While the matches are sure to generate billions of viewers the question remains – in this fractured media landscape will the World Cup, and sports as a whole, manage to remain the media and advertising powerhouse it has historically been?
Initial numbers throughout Europe seem to show that viewership will be down from the last World Cup.
The opening-night match of Russia vs Saudi brought in 9.5 million German viewers – well below the 15.9 million that watched the kickoff between Brazil and Croatia in 2014. Similar patterns emerged in France, which had 4 million viewers this year – a decline from 8.7 million in 2014. The British had just over 5 million viewers this year, which was a 7 million-viewer decline from the twelve million fans that watched the opening match in 2014.
Brands are paying big bucks to be aligned with the world’s largest sporting event – according to reports this year’s World Cup show the is set to generate $6.1 billion in revenue, which is $1.3 billion more than the last World Cup in 2014.
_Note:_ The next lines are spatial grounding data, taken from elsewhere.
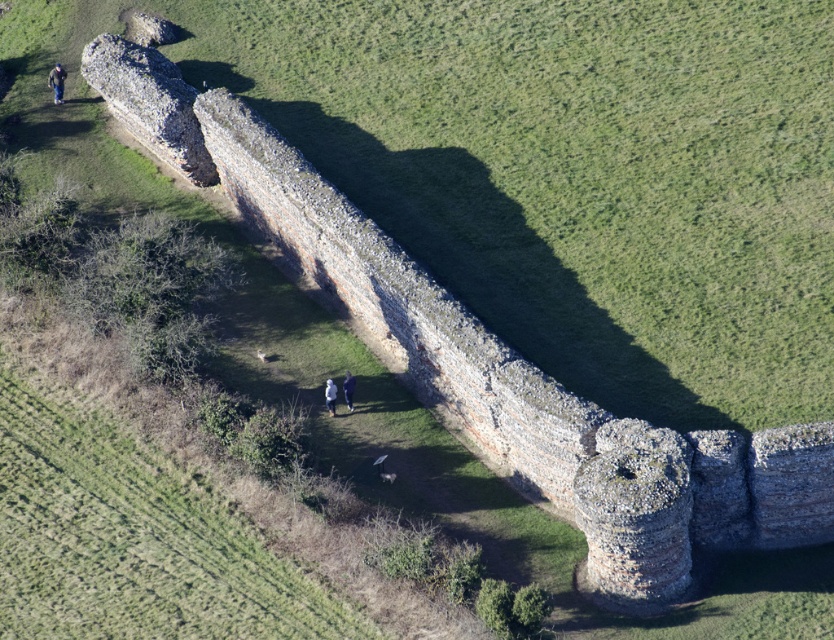 Question: Does dark blue jeans at upper left have a greater width compared to white fabric jacket at center?

Choices:
 (A) yes
 (B) no

Answer: (A)

Question: Can you confirm if white fabric jacket at center is positioned above blue fabric jacket at center?

Choices:
 (A) no
 (B) yes

Answer: (A)

Question: Is white fabric jacket at center thinner than blue fabric jacket at center?

Choices:
 (A) no
 (B) yes

Answer: (B)

Question: Based on their relative distances, which object is farther from the dark blue jeans at upper left?

Choices:
 (A) white fabric jacket at center
 (B) blue fabric jacket at center

Answer: (B)

Question: Which object is closer to the camera taking this photo?

Choices:
 (A) white fabric jacket at center
 (B) dark blue jeans at upper left
 (C) blue fabric jacket at center

Answer: (A)

Question: Which point is farther from the camera taking this photo?

Choices:
 (A) (350, 384)
 (B) (56, 84)

Answer: (B)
The massive awareness and global viewership that the World Cup draws is a unique event and there’s nothing else like it, and, I can understand why brands would tap into these events to advertise. However, I think its clear that the influence of sports as a whole is dwindling – digital influencers, e-sports, and e-sports athletes are chipping away at the market-share of traditional sports.
Sports viewership as a whole is declining (at least on TV).
The NFL saw the 2018 Super Bowl down from a year ago, 8 out of 10 playoff games were down, and pregame viewership was down. Nascar is seeing their fans age out (the average fan is in their late 50’s), and has seen a 45% decline in viewership since 2005.
More than half the MLB’s markets have seen a significant decline in viewers with the Miami Marlins seeing the biggest – a 30% drop. Even the NBA has seen sharp drop in viewership. The 2016-2017 season saw local ratings for 27 of the 30 NBA teams drop and 15 of those experienced double-digit decreases.
Over the years more options have become available to viewers – this could mean that viewers still love their sports and their teams but choose to watch them later or read about them online. However, I think we’re seeing a significant amount of market share being wrestled away from sports entirely.
I think that traditional sports are akin to Gillette, before Dollar Shave Club first came on the scene. Previously, they both had a monopoly – then overnight there was a direct to consumer alternative. In this analogy the alternative is e-sports.
More support for this theory is that digital stars have already surpassed traditional athletes in terms of social media popularity.
The Rise of Digital Stars and Athletes
In April, Tyler “Ninja” Blevins, the famed Twitch gamer/e-sports athlete is now the most engaged athlete on social media. With over 10 million YouTube subscribers and nearly 8 million Twitch followers he’s become a social media phenom, and he’s hardly alone. 8 of the top 10 most recognizable celebs amongst teens today are digital stars. To top it off live sports viewership is declining – the NFL has seen their average per-game audience decline by 17 percent since 2015.
With individual digital influencers building audiences and engagement that rivals traditional celebrity/athletes and TV networks in viewership – this brings up more questions than answers.
What does the mean for the future of sports? Will e-sports games soon overtake the Super Bowl and World Cup in viewership? How will media and advertising dollars shift?